It's really hard to imagine when such a scenario would ever happen. Electrical consumption tends to be a long-term thing. Either you've got the constant, low-level usage (keeping the brain alive, the lights on, and the reaction wheels turning), for which 1 or 2 RTGs suffices, or you've got long-term, high-level usage (driving a rover long-distance, drilling/refining Kethane, etc.), for which you need lots of RTGs, huge solar panels, or mod generator parts. Batteries don't help with either of these because they discharge too fast.

So to answer the OP's question, I find batteries totally useless for all normal vehicles. They add weight without giving any benefit. The only thing I'd put a battery on would be something with a very short lifespan, like a missile, an escape pod, or some such. Just enough electricity to get on its ballistic course, after which it doesn't matter if the brain dies.

They're also good for those times you're eclipsed by whatever you're orbiting and still using power.

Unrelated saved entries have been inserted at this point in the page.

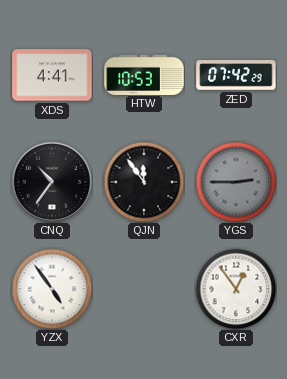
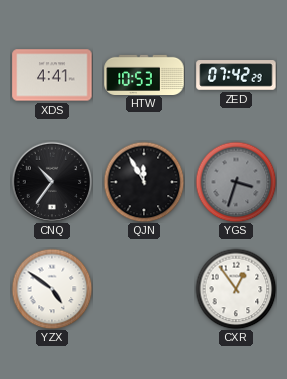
QJN: 11:54 -> 11:55
YGS: 2:45 -> 3:33
YZX: 4:54 -> 4:51
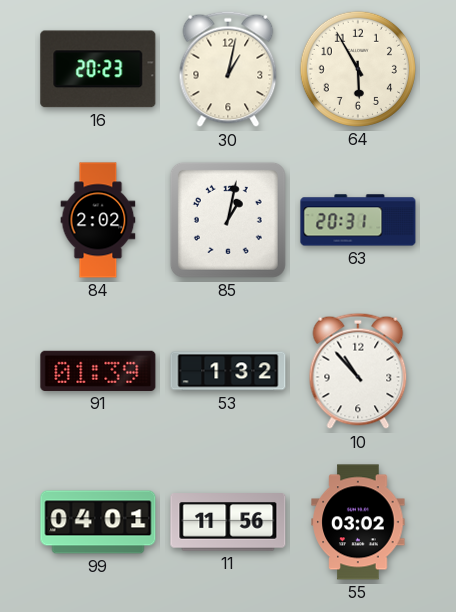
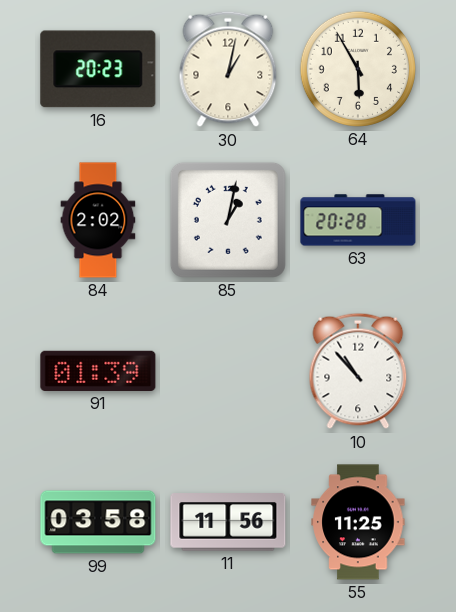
63: 20:31 -> 20:28
53: 1:32 -> none
99: 04:01 -> 03:58
55: 03:02 -> 11:25
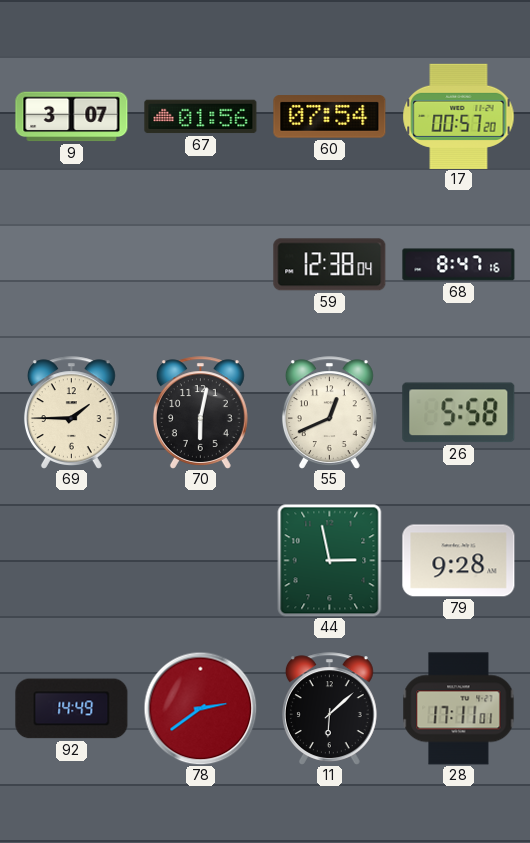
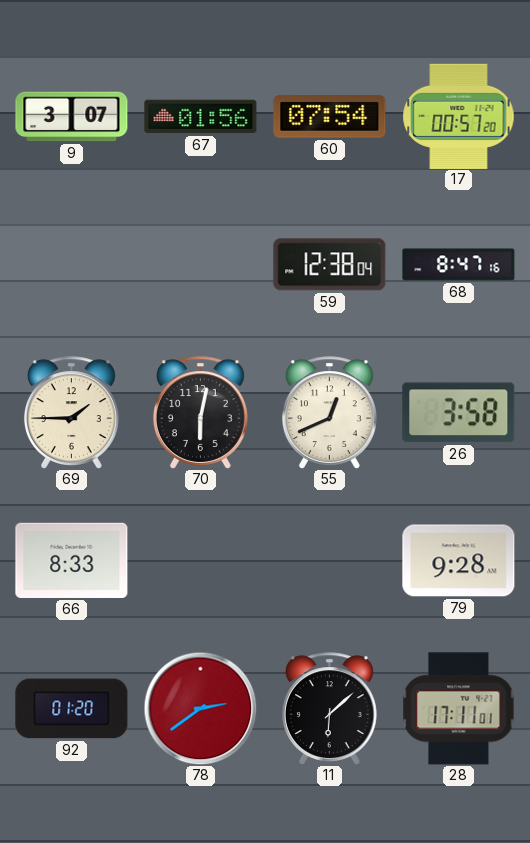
26: 5:58 -> 3:58
66: none -> 8:33
44: 2:58 -> none
92: 14:49 -> 01:20
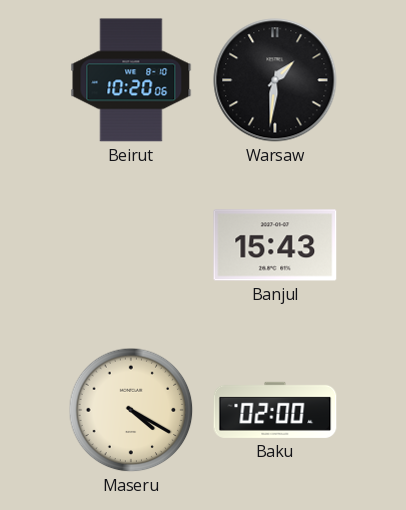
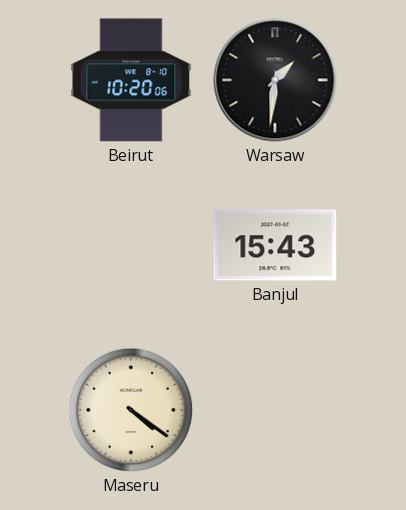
Maseru: 4:20 -> 4:21
Baku: 02:00 -> none
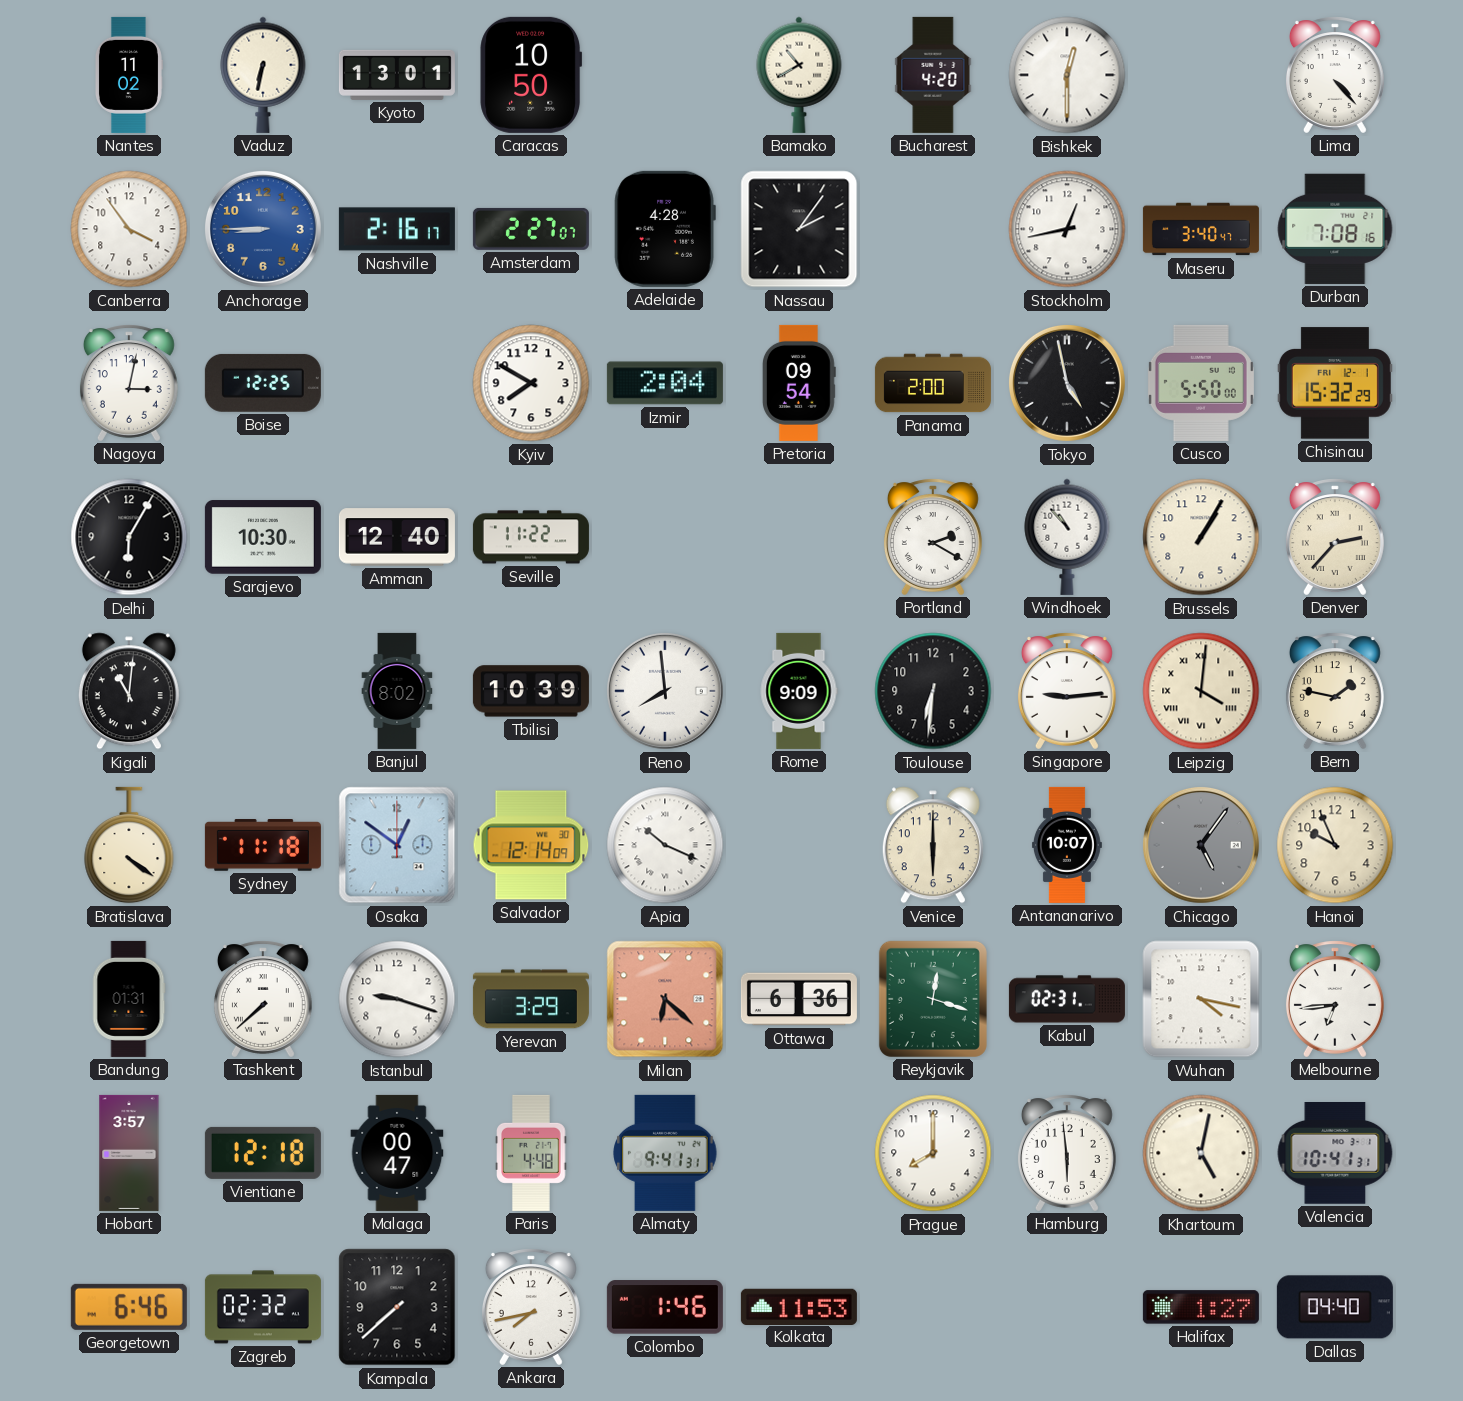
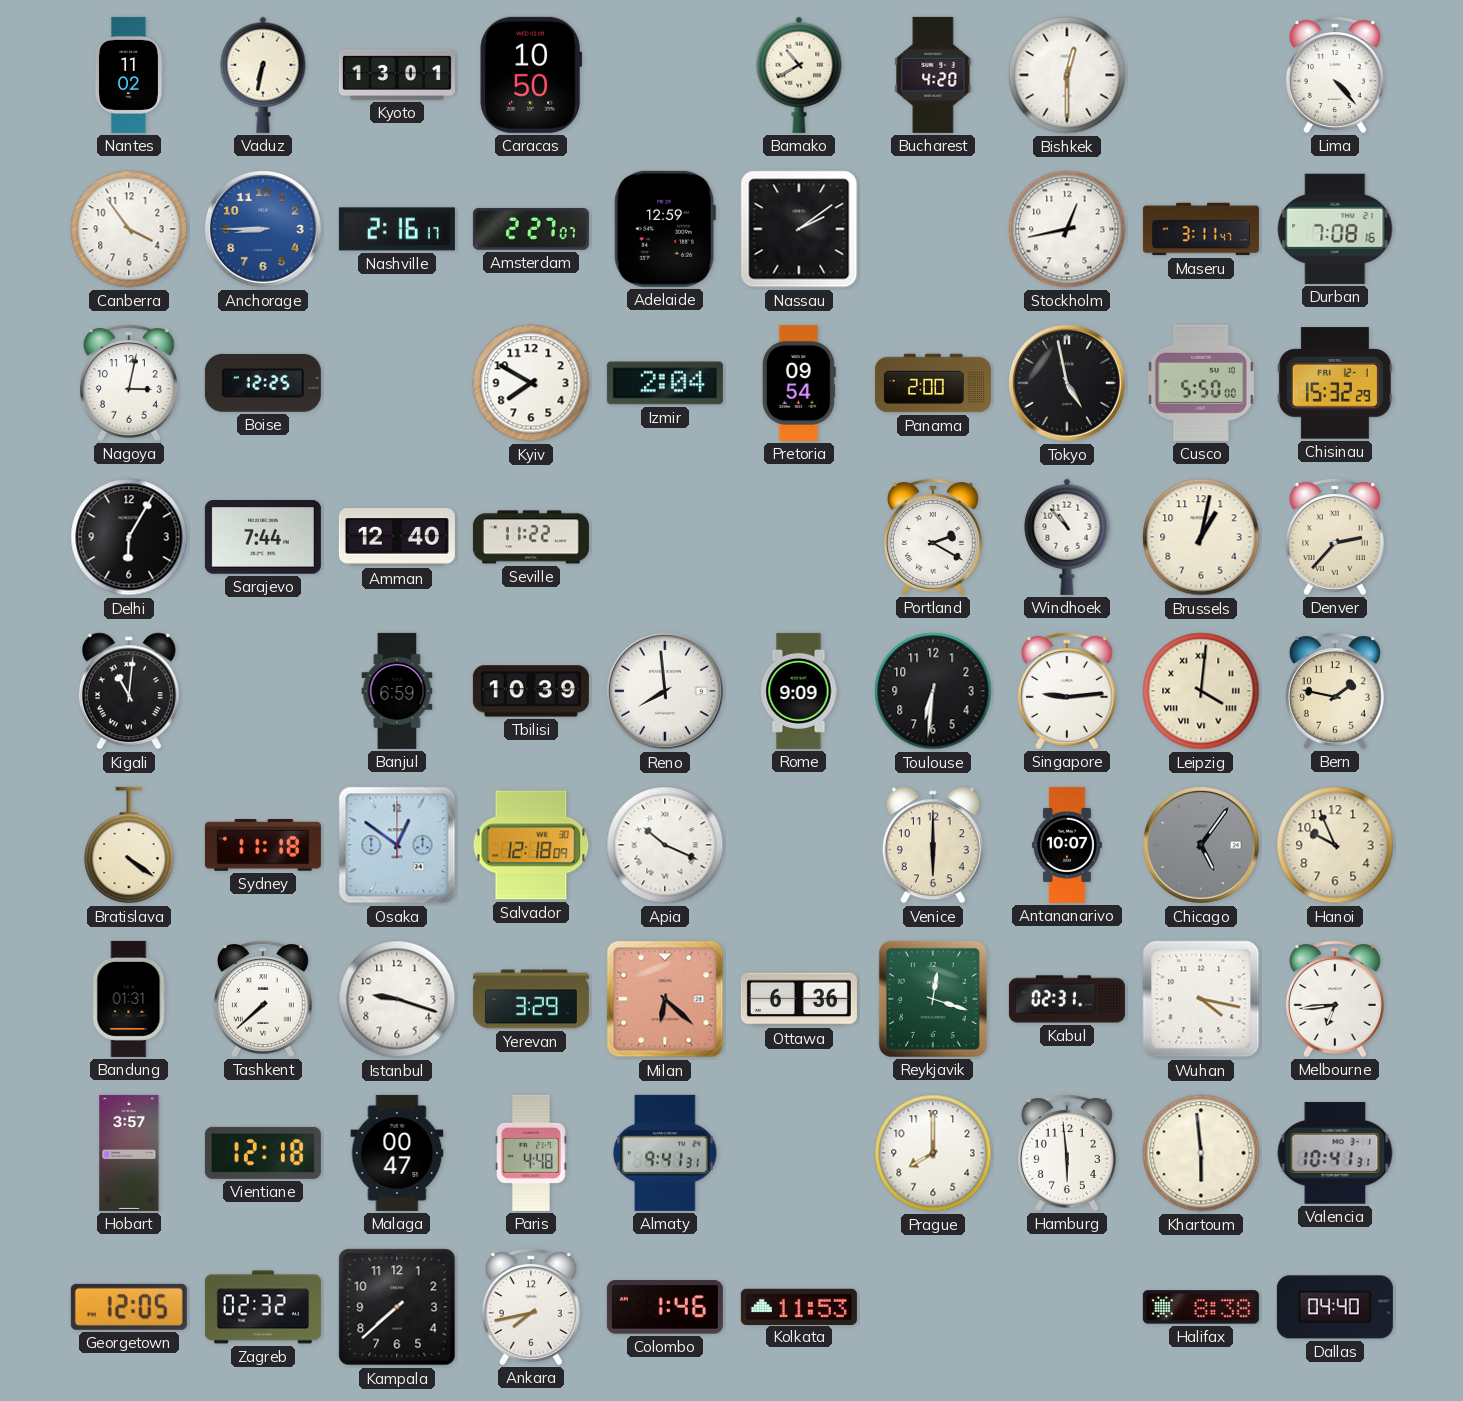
Adelaide: 4:28 -> 12:59
Nassau: 2:06 -> 2:09
Maseru: 3:40 -> 3:11
Sarajevo: 10:30 -> 7:44
Brussels: 1:05 -> 1:02
Banjul: 8:02 -> 6:59
Salvador: 12:14 -> 12:18
Khartoum: 5:02 -> 5:59
Georgetown: 6:46 -> 12:05
Halifax: 1:27 -> 8:38
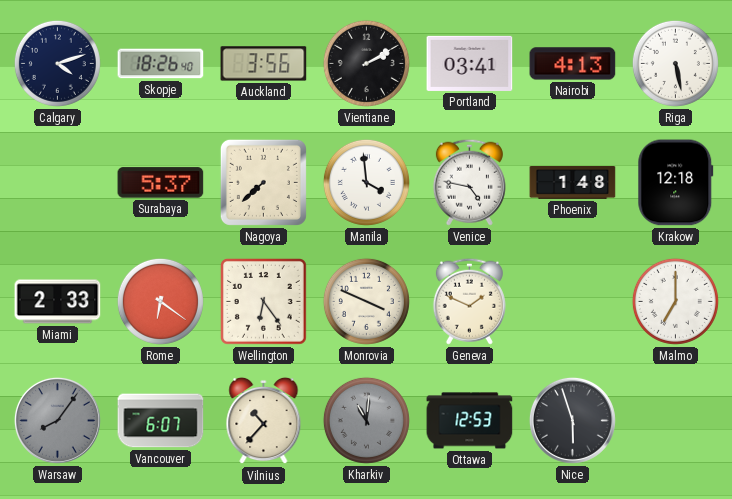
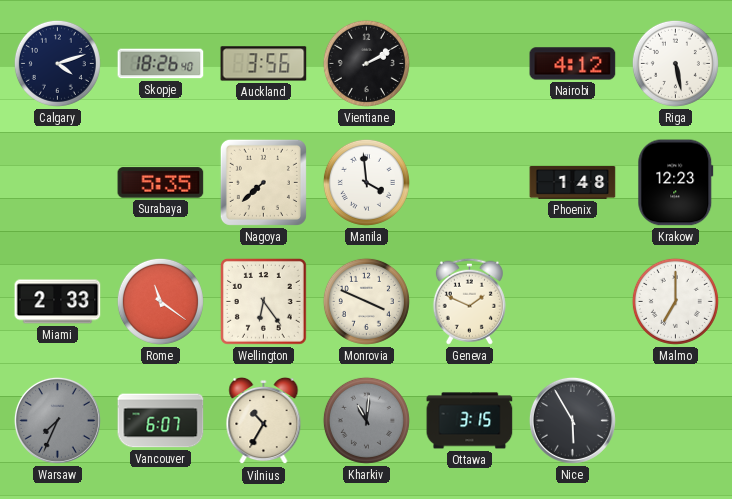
Portland: 03:41 -> none
Nairobi: 4:13 -> 4:12
Surabaya: 5:37 -> 5:35
Venice: 4:47 -> none
Krakow: 12:18 -> 12:23
Rome: 6:21 -> 11:21
Warsaw: 8:06 -> 7:34
Vilnius: 10:37 -> 10:35
Ottawa: 12:53 -> 3:15
Nice: 5:57 -> 5:55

But keep in mind, there's been a MAJOR change in power consumption just in 0.21: Turning the ship via reaction wheels now uses electricity, even if it's just the ones built into a pod. It's a pretty serious load, too. I used a cupola's reaction wheels to drain its batteries as part of a test earlier, and while turning on all three axes at once it was draining 2.8 electricity per second, I think it was.

This is going to make both storage and power supply more important.

And last I checked, it does NOT drain power storage relative to capacity, but takes an equal amount from all available storage at once. Meaning the small ones will run out while the big ones are still at a significant portion of their capacity.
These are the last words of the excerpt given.